[YOUR INSTRUCTIONS] Copy each line from the records below in which the word "Directrice" is found.

_ _ _ _

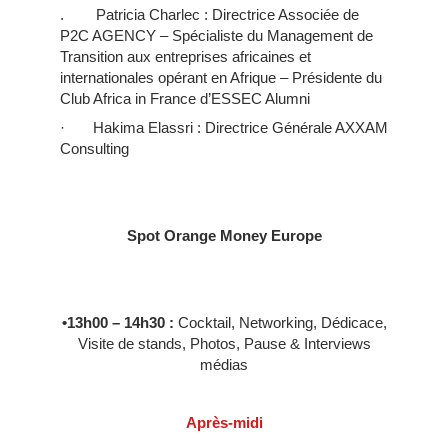
. Patricia Charlec : Directrice Associée de
P2C AGENCY – Spécialiste du Management de
Transition aux entreprises africaines et
internationales opérant en Afrique – Présidente du
Club Africa in France d’ESSEC Alumni
· Hakima Elassri : Directrice Générale AXXAM
Consulting
Spot Orange Money Europe
•13h00 – 14h30 :
Cocktail, Networking, Dédicace,
Visite de stands, Photos, Pause & Interviews
médias
Après-midi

_ _ _ _

[EXERCISE ANSWER]
. Patricia Charlec : Directrice Associée de
· Hakima Elassri : Directrice Générale AXXAM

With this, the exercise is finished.